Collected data
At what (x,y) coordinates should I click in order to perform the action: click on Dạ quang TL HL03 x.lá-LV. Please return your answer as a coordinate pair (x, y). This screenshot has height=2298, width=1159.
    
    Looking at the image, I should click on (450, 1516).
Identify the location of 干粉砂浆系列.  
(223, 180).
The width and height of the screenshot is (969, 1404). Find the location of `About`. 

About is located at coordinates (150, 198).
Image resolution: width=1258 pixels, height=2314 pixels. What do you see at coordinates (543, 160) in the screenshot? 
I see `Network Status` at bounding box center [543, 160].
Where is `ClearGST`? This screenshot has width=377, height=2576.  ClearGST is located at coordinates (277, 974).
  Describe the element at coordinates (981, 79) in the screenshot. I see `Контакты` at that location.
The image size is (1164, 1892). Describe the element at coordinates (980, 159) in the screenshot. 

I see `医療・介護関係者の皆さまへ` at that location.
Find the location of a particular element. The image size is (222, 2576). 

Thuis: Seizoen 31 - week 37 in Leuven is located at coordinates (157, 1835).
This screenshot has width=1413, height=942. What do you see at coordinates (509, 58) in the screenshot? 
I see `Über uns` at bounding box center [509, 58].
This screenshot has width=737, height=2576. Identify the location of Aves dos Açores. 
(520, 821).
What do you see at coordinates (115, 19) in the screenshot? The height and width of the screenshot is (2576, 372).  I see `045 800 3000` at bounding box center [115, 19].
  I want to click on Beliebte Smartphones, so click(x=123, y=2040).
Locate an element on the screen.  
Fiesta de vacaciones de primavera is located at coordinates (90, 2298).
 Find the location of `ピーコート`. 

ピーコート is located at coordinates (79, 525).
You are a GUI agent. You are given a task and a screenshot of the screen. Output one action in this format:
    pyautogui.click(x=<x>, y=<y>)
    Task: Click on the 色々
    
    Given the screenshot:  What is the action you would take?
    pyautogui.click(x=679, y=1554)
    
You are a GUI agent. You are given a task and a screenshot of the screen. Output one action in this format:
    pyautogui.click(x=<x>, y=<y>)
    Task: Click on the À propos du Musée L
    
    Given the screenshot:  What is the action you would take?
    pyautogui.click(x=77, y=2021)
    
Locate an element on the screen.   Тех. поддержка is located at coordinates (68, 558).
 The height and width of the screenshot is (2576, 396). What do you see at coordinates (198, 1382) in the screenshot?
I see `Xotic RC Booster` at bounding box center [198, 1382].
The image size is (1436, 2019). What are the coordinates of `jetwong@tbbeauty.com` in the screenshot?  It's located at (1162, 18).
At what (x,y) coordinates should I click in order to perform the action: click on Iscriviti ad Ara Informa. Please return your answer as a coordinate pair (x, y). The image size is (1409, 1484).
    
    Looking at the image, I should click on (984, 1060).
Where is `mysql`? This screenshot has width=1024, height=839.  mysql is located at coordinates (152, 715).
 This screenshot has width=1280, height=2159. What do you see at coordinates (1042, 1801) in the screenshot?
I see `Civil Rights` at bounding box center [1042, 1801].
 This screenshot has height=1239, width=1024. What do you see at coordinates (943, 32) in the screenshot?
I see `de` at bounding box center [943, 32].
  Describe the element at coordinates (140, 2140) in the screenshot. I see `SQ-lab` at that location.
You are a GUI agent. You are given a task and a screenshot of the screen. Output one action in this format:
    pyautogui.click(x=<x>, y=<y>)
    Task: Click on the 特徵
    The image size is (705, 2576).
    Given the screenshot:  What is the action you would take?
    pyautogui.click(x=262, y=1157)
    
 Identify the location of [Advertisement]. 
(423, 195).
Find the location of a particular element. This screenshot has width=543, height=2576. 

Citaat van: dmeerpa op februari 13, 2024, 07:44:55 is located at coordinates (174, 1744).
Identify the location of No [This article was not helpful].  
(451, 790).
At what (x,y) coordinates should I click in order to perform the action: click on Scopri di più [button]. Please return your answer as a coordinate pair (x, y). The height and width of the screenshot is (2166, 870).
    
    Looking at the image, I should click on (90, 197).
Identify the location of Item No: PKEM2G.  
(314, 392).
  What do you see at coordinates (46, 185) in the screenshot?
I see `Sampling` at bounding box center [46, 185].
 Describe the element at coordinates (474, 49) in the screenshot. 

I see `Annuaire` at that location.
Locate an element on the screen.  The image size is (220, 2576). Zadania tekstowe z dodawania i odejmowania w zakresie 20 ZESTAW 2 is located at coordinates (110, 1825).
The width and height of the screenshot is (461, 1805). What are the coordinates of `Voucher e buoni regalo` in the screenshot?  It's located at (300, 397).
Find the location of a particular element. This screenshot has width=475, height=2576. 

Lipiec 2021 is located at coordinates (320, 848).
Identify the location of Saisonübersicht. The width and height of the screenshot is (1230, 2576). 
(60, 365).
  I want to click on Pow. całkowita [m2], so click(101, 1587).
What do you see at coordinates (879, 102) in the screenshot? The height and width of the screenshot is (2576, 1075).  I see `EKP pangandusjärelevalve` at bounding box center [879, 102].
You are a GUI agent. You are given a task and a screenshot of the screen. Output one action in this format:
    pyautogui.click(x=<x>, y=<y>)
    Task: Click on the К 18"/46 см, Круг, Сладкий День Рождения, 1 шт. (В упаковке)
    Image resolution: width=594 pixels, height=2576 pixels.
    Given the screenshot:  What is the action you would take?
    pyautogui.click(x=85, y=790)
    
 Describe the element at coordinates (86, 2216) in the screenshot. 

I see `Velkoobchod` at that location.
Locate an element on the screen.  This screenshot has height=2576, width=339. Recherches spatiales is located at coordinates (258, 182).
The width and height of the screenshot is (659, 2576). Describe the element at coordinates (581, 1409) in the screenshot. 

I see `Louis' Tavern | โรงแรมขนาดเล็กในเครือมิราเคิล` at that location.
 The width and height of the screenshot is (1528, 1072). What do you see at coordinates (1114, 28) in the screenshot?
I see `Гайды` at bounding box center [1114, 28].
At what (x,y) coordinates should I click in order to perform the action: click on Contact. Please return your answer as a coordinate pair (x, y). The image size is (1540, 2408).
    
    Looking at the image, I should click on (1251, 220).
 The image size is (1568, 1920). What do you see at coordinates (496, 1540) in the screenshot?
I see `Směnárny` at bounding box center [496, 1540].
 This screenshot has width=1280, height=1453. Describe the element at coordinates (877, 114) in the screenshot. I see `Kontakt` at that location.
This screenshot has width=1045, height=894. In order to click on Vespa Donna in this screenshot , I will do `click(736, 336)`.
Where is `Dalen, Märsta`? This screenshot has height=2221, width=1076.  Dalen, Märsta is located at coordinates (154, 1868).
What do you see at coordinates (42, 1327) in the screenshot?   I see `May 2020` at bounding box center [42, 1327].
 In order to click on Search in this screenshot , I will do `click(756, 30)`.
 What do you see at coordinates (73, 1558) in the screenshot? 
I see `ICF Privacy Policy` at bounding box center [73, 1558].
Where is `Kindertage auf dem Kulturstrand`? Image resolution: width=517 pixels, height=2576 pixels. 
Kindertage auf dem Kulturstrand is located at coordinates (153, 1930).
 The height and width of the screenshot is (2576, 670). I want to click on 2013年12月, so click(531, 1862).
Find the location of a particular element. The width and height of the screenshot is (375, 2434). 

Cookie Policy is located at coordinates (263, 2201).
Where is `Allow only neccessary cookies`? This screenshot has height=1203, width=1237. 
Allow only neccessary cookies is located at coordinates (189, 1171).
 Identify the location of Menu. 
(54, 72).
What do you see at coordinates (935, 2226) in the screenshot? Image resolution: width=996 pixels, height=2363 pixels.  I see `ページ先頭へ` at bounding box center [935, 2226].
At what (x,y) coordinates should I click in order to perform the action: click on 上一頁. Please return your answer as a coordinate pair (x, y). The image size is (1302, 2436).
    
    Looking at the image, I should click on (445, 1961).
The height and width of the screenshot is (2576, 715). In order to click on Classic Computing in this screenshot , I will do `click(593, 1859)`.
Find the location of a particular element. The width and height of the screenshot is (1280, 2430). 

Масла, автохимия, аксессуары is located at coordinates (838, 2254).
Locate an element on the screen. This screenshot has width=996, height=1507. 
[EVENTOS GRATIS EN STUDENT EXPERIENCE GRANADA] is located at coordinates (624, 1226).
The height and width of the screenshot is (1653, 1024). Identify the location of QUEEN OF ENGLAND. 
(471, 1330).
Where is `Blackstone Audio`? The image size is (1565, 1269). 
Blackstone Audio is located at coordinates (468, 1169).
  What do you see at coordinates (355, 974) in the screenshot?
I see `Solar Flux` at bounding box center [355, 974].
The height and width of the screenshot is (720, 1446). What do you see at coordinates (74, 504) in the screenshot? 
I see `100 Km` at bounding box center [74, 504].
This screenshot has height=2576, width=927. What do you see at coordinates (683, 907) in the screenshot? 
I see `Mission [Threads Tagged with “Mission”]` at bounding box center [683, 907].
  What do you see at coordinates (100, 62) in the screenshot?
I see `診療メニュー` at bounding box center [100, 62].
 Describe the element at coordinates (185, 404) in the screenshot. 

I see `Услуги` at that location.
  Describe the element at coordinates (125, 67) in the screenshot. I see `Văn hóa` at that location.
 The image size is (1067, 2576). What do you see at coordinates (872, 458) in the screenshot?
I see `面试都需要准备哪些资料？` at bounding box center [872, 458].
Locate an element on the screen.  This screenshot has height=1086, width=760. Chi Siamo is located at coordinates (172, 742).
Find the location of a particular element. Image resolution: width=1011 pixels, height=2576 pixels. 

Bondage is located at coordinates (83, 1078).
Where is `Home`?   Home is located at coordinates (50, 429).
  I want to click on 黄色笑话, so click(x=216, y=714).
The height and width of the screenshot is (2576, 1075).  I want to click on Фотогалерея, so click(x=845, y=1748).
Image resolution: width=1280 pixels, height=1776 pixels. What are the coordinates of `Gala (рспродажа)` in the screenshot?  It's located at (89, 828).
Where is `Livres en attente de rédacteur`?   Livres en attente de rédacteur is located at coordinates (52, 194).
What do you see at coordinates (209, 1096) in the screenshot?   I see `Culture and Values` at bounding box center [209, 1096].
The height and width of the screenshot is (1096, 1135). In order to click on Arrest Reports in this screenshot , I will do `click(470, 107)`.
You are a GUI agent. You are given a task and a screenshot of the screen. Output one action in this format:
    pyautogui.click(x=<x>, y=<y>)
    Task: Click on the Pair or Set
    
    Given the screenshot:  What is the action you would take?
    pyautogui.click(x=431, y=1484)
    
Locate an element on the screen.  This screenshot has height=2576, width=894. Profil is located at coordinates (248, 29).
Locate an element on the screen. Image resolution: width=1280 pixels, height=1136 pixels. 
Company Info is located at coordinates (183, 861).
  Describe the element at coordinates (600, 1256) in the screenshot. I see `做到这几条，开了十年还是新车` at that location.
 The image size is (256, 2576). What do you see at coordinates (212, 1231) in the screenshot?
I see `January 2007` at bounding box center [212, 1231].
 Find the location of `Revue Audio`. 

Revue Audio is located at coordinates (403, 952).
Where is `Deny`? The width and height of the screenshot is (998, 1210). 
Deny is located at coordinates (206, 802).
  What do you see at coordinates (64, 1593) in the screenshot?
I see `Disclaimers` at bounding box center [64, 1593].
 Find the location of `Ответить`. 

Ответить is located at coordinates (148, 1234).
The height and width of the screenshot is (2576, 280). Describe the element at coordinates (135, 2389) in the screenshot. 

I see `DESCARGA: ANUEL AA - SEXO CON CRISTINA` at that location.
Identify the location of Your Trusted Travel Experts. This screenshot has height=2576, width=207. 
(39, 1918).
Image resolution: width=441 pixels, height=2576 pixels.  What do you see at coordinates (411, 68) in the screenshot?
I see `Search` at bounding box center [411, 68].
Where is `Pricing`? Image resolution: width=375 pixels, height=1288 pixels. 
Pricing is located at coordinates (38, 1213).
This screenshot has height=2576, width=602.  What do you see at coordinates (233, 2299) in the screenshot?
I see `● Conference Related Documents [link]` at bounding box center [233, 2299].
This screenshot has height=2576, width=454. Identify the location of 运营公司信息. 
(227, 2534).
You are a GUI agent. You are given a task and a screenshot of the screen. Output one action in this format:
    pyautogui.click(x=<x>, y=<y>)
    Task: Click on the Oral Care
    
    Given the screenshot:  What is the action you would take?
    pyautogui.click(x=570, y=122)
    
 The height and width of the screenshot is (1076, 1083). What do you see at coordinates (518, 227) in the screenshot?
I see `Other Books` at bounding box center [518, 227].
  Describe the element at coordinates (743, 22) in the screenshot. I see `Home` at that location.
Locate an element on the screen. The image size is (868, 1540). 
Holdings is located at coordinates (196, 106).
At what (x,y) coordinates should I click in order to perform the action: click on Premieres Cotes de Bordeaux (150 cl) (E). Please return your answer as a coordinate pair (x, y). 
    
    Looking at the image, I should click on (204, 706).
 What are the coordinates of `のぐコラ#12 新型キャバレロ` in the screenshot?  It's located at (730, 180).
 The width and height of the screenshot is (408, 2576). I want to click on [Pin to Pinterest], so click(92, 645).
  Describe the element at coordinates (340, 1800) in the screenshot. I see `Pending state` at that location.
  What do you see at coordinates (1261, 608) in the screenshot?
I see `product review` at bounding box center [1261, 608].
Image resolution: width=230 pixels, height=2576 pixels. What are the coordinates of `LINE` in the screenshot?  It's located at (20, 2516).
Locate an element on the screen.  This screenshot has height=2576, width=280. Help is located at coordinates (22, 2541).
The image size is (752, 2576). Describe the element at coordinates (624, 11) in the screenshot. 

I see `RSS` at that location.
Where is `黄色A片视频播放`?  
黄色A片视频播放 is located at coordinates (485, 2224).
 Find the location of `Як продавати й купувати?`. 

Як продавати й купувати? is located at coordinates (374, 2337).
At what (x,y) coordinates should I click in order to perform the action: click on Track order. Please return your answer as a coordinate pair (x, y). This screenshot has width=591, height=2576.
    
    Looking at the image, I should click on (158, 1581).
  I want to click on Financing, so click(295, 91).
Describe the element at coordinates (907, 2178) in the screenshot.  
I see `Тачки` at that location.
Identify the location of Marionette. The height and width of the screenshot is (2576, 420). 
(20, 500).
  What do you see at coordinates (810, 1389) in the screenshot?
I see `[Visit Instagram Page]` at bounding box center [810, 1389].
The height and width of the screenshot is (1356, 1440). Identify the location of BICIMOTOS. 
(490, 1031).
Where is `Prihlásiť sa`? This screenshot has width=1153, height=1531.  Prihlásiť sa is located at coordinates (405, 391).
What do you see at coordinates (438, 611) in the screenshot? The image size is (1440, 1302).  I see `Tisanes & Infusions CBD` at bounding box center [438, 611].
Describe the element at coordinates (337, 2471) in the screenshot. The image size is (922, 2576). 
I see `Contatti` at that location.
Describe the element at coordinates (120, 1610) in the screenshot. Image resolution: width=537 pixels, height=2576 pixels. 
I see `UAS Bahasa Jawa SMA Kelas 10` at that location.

_ASSIGNMENT_
Show every line above in which the word "will" is found.

_RESULT_
This screenshot has width=1045, height=894. In order to click on Vespa Donna in this screenshot , I will do `click(736, 336)`.
 In order to click on Search in this screenshot , I will do `click(756, 30)`.
The height and width of the screenshot is (2576, 715). In order to click on Classic Computing in this screenshot , I will do `click(593, 1859)`.
The height and width of the screenshot is (1096, 1135). In order to click on Arrest Reports in this screenshot , I will do `click(470, 107)`.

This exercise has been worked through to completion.